__Exercise objective__
Transcribe every record as it stands and set the images aside.

__Recorded data__
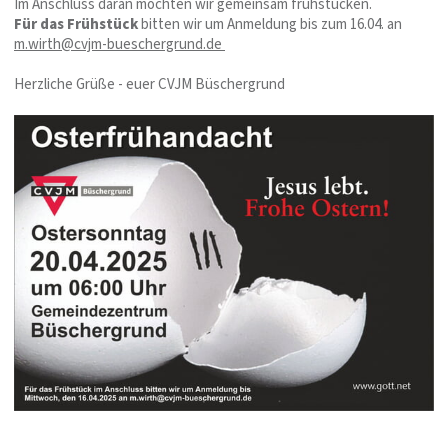
Im Anschluss daran möchten wir gemeinsam frühstücken.
Für das Frühstück
bitten wir um Anmeldung bis zum 16.04. an
m.wirth@cvjm-bueschergrund.de
Herzliche Grüße - euer CVJM Büschergrund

__Answer to the problem__
Im Anschluss daran möchten wir gemeinsam frühstücken.
Für das Frühstück
bitten wir um Anmeldung bis zum 16.04. an
m.wirth@cvjm-bueschergrund.de
Herzliche Grüße - euer CVJM Büschergrund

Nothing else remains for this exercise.